Incontro di cui Rocca si è detto «molto soddisfatto: il segretario ha espresso la sua totale solidarietà e la grande ammirazione per il nostro operato».
Due i temi di cui si è discusso: le priorità umanitarie sulle sponde del Mediterraneo e il processo di criminalizzazione delle organizzazioni umanitarie che si occupano di salvare i migranti in mare. Un’operazione, quest’ultima, allo stesso tempo culturale e politica «che preoccupa molto entrambi» ha affermato Rocca.
«A Guterres ho voluto esprimere tutta la preoccupazione della Croce Rossa Italiana per quello che sta accadendo nel bacino Mediterraneo» ha spiegato Rocca subito dopo l’incontro «la guardia costiera libica si è appropriata di 70 miglia marittime, dove sono comprese anche acque internazionali.
In pratica le navi delle Ong e la guardia costiera italiana non possono più intervenire: il risultato è la crescita del numero dei morti e l’aumento del costo dei viaggi. Per non parlare delle migliaia di persone che vengono così riportate in una zona di guerra contro ogni regola del diritto internazionale».
«L’appropriazione di 70 miglia di acque da parte della guardia costiera libica non rispetta la Convenzione di Ginevra sui rifugiati» ha dichiarato il presidente Rocca all’Espresso «per questo si fa sempre più urgente un accesso umanitario in Libia, dove c’è molto da fare.

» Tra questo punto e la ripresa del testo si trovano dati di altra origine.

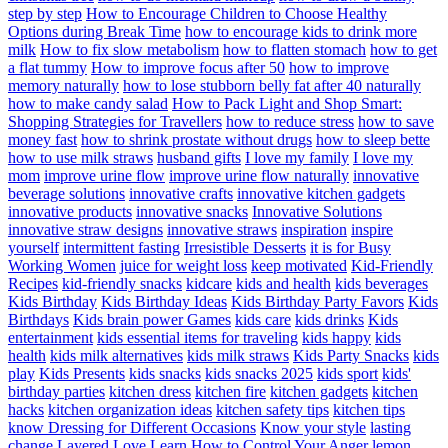
step by step
How to Encourage Children to Choose Healthy
Options during Break Time
how to encourage kids to drink more
milk
How to fix slow metabolism
how to flatten stomach
how to get
a flat tummy
How to improve focus after 50
how to improve
memory naturally
how to lose stubborn belly fat after 40 naturally
how to make candy salad
How to Pack Light and Shop Smart:
Shopping Strategies for Travellers
how to reduce stress
how to save
money fast
how to shrink prostate without drugs
how to sleep bette
how to use milk straws
husband gifts
I love my family
I love my
mom
improve urine flow
improve urine flow naturally
innovative
beverage solutions
innovative crafts
innovative kitchen gadgets
innovative products
innovative snacks
Innovative Solutions
innovative straw designs
innovative straws
inspiration
inspire
yourself
intermittent fasting
Irresistible Desserts
it is for Busy
Working Women
juice for weight loss
keep motivated
Kid-Friendly
Recipes
kid-friendly snacks
kidcare
kids and health
kids beverages
Kids Birthday
Kids Birthday Ideas
Kids Birthday Party Favors
Kids
Birthdays
Kids brain power Games
kids care
kids drinks
Kids
entertainment
kids essential items for traveling
kids happy
kids
health
kids milk alternatives
kids milk straws
Kids Party Snacks
kids
play
Kids Presents
kids snacks
kids snacks 2025
kids sport
kids'
birthday parties
kitchen dress
kitchen fire
kitchen gadgets
kitchen
hacks
kitchen organization ideas
kitchen safety tips
kitchen tips
know Dressing for Different Occasions
Know your style
lasting
change
Layered Love
Learn How to Control Your Anger
lemon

È assolutamente necessario lavorare sull’altra sponda del Mediterraneo: la questione migranti non può comportare una sospensione dei diritti umani».
«Guterres si sta spendendo molto per l’accesso nei centri di detenzione dove i migranti vengono rinchiusi e per garantire il rispetto per i diritti fondamentali» conclude Rocca «non sarà semplice e per questo ci aspettiamo una mobilitazione delle Nazioni Unite e della comunità internazionale».